Although multinomial logit is certainly more tractable in many scenarios, I would like to fit the probit version, specifically because it allows for reparametrizing the covariance matrix later on. The closest logit equivalent to this would be pairwise-nested logit, which is significantly less practical than the probit version.

@CerulloE has worked on this models and may have some additional information he can share.

1 Like

In addition, Jim Savage worked on similar issues a while ago (albeit not directly this model), and his posts and code might be useful to examine:
https://khakieconomics.github.io/

Why does the link matter?
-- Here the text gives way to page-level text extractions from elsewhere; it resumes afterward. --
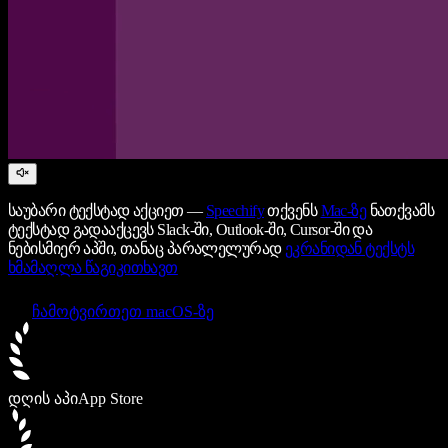
საუბარი ტექსტად აქციეთ —
Speechify
თქვენს
Mac-ზე
ნათქვამს
ტექსტად გადააქცევს Slack-ში, Outlook-ში, Cursor-ში და
ნებისმიერ აპში, თანაც პარალელურად
ეკრანიდან ტექსტს
ხმამაღლა წაგიკითხავთ
ჩამოტვირთეთ macOS-ზე
დღის აპი
App Store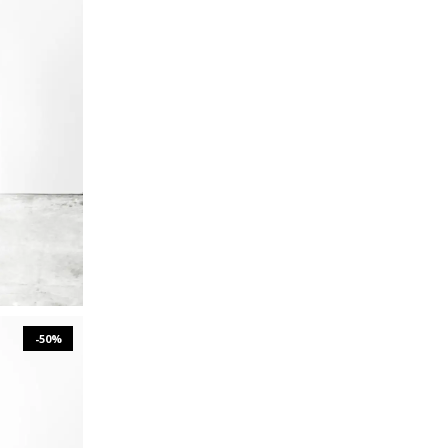
XL
-50%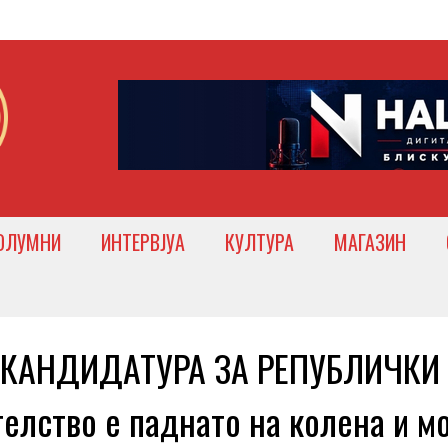
ОЛУМНИ
ИНТЕРВЈУА
КУЛТУРА
МАГАЗИН
 КАНДИДАТУРА ЗА РЕПУБЛИЧКИ
елство е паднато на колена и м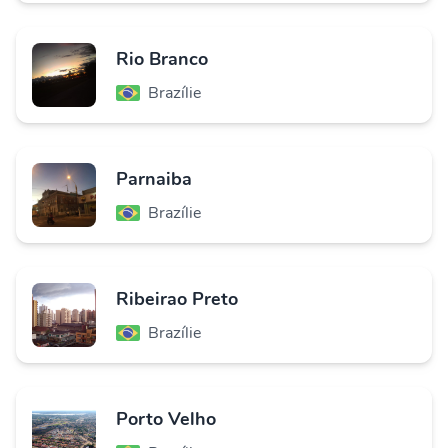
Rio Branco
Brazílie
Parnaiba
Brazílie
Ribeirao Preto
Brazílie
Porto Velho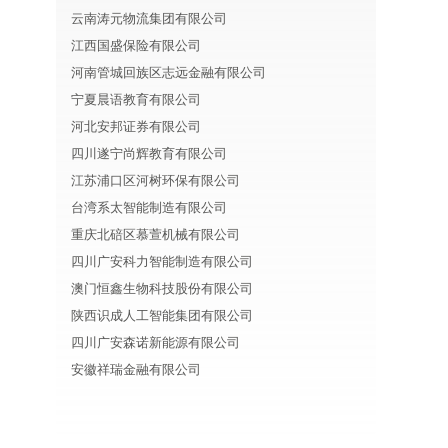
云南涛元物流集团有限公司
江西国盛保险有限公司
河南管城回族区志远金融有限公司
宁夏晨语教育有限公司
河北安邦证券有限公司
四川遂宁尚辉教育有限公司
江苏浦口区河树环保有限公司
台湾系太智能制造有限公司
重庆北碚区慕萱机械有限公司
四川广安科力智能制造有限公司
澳门恒鑫生物科技股份有限公司
陕西识成人工智能集团有限公司
四川广安森诺新能源有限公司
安徽祥瑞金融有限公司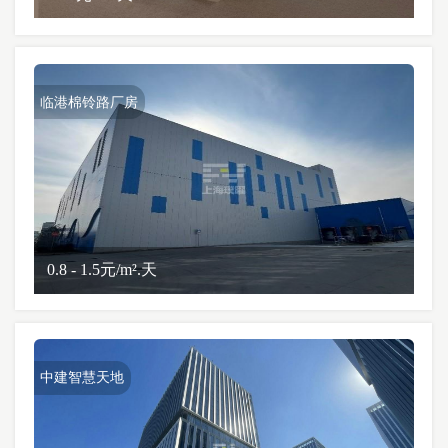
临港棉铃路厂房
0.8 - 1.5元/m².天
中建智慧天地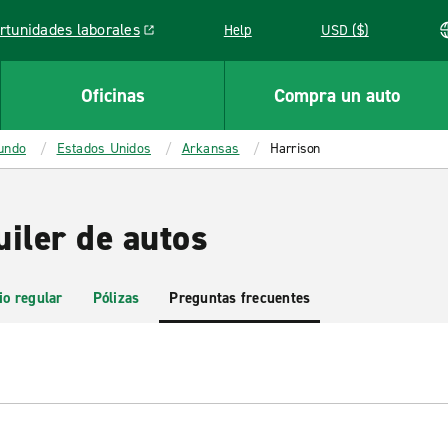
rtunidades laborales
Help
USD ($)
k opens in a new window
Oficinas
Compra un auto
mundo
Estados Unidos
Arkansas
Harrison
iler de autos
io regular
Pólizas
Preguntas frecuentes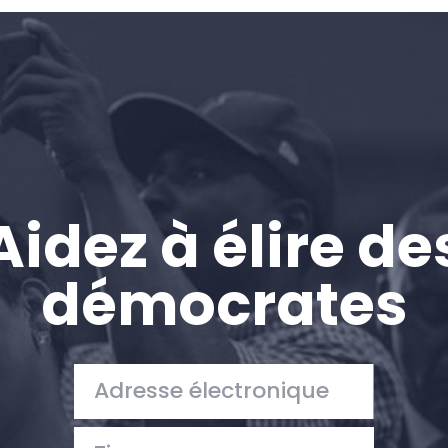
Accueil
Shop
Take Back the Courts
Travailler avec nous
Presse
Votre fête
Action
Aidez à élire de
Vote
Faire un don
démocrates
Can’t you just use the logit version with a covariance matrix, or is it explicitly tied to marginalizing the data augmentation? Sorry, but we don’t do a lot of data augmentation with HMC, so I’m not that familiar with it.

Like conjugacy, we just don’t need it. The kind of data augmentation used in Gibbs increases dimensionality and requires sampling from truncated distributions, which can be unstable numerically. On the other hand, Stan should be OK with the increased dimensionality, so it’d be interesting to see what you find.

What’s GHK?

In Stan, this needs to be explicit.

Using normal + logit residuals (ie logit with a covariance matrix) is indeed an option, but we had a reviewer question that and because only normal errors are feasible, we stuck with them.

The GHK method (Geweke, Hajivassiliou and Keane) is the most numerically stable (and hence standard) way to compute the integral over the normal as would be needed here without data augmentation. I would have expected that this would be almost impossible to get through the autodiff, and I think Ben Goodrich mentioned sth in that vein in the Google Forum. He also posted his implementation with GHK (which also didn’t work), so I decided to go with data augmentation.

In the canonical multivariate regression setup, there would be D parameters whereas in the current setup, you only have a single one. Hence in the canonical setup you would need to apply the constraint on the D parameters to replicate what is parametrized as a mere single coefficient in the current setup. That is why it’s so convenient.

Why would you need to compute an integral? Again, maybe I’m misunderstanding the model you want to fit. I thought the logit version was this multi-logit model we talk about in the User’s Guide.